Where in the data does the word "bersekolah" appear? Find those lines and copy them.

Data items
=-=-=

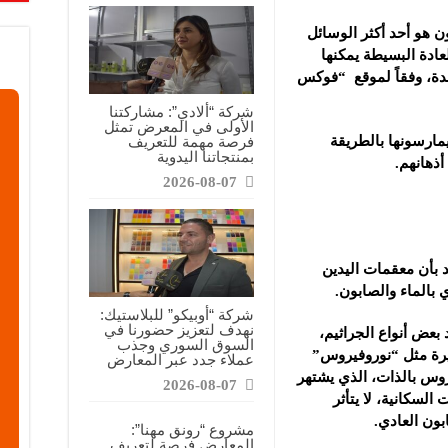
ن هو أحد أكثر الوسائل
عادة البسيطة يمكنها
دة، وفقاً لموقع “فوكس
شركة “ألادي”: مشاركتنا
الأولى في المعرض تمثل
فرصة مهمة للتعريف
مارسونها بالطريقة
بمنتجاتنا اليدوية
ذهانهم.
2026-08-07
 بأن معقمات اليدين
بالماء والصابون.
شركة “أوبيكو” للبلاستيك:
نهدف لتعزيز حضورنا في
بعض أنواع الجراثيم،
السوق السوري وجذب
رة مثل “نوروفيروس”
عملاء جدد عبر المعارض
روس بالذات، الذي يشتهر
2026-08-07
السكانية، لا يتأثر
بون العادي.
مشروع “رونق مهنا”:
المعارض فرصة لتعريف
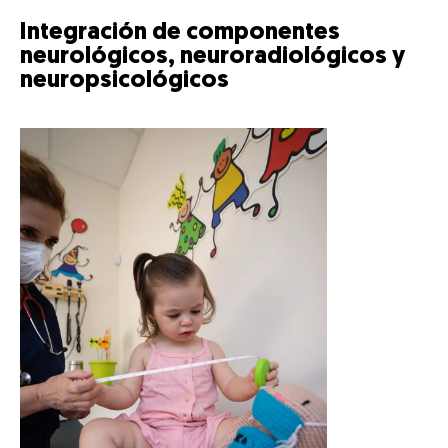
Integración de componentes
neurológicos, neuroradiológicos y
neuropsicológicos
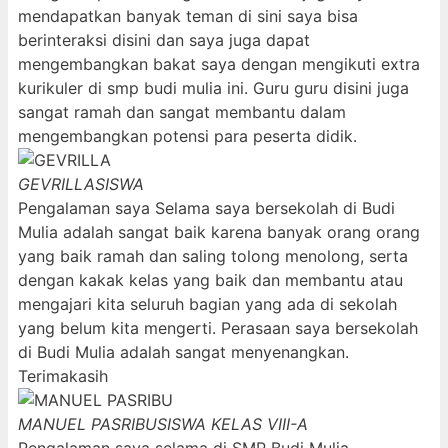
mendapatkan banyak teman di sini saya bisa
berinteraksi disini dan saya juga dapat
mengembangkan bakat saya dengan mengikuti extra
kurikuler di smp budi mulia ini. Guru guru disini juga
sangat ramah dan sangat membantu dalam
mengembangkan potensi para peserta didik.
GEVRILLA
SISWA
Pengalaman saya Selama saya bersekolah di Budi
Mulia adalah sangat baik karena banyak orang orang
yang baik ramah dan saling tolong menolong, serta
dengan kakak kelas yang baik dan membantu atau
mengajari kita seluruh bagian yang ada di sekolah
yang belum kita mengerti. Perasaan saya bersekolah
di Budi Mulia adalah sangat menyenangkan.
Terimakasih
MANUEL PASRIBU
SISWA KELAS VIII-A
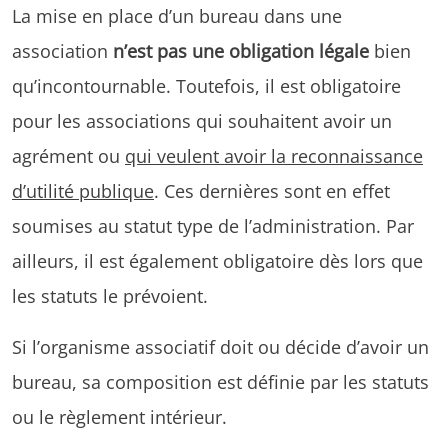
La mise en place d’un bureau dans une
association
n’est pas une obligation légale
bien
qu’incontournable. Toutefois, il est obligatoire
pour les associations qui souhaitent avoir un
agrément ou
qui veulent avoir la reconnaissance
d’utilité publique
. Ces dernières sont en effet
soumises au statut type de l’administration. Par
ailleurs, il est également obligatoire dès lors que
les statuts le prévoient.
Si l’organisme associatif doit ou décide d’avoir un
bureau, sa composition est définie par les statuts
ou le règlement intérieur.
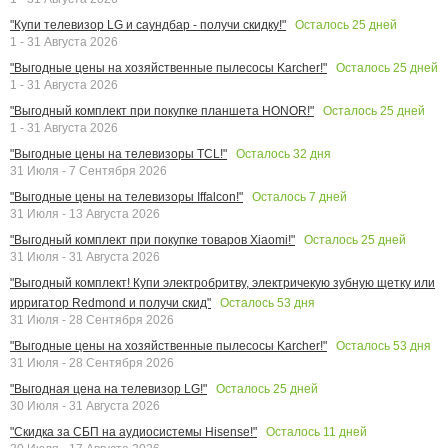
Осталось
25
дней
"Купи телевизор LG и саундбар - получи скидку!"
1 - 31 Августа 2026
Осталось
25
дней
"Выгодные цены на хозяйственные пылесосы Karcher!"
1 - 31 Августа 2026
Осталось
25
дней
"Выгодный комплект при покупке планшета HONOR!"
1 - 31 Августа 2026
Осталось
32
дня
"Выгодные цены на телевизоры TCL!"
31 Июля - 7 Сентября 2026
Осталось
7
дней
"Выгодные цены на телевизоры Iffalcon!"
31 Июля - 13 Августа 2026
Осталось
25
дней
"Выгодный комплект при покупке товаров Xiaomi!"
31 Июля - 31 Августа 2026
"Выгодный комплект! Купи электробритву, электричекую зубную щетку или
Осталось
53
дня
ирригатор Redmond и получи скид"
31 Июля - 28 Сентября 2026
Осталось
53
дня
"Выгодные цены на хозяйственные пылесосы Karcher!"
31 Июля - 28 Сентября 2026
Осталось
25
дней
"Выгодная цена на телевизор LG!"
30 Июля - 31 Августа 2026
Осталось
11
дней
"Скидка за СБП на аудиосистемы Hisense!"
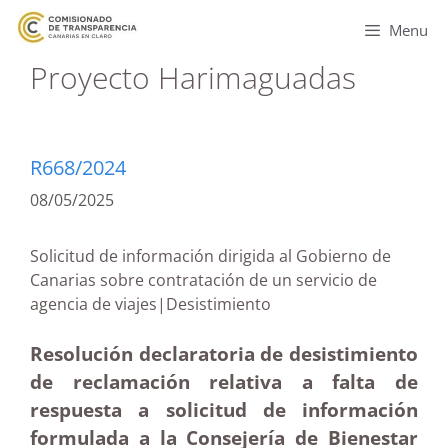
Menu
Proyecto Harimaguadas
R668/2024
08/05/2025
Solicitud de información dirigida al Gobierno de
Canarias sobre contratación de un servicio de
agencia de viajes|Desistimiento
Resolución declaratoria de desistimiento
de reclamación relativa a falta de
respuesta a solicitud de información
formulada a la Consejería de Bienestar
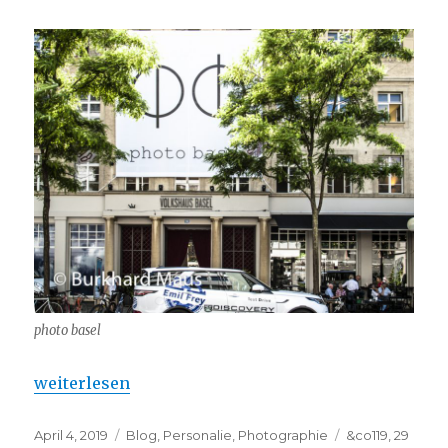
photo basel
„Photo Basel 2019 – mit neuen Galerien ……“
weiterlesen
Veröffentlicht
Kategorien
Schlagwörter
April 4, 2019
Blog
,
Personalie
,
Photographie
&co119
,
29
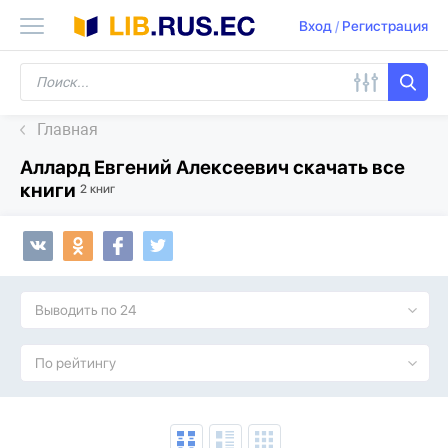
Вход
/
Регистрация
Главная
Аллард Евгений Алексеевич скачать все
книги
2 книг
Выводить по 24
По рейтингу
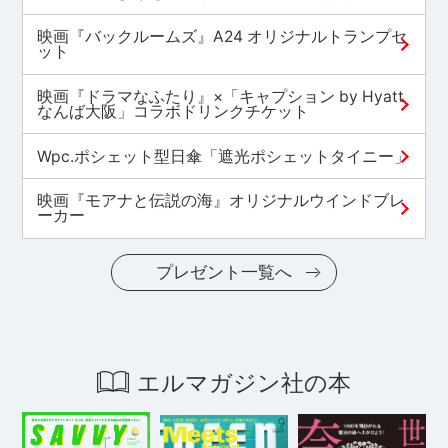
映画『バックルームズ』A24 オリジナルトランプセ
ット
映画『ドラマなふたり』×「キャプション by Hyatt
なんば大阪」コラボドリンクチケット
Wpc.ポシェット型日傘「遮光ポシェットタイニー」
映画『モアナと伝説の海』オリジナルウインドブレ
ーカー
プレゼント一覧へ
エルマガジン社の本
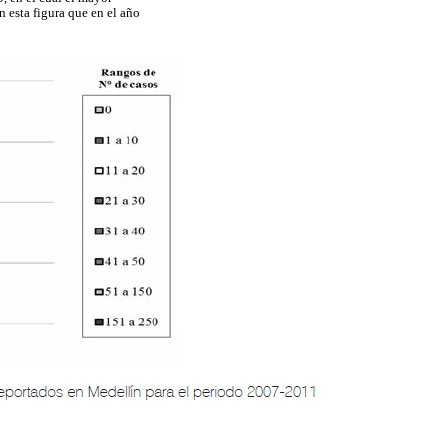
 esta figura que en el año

=-=-=

§ Solution:
Pengalaman saya Selama saya bersekolah di Budi
yang belum kita mengerti. Perasaan saya bersekolah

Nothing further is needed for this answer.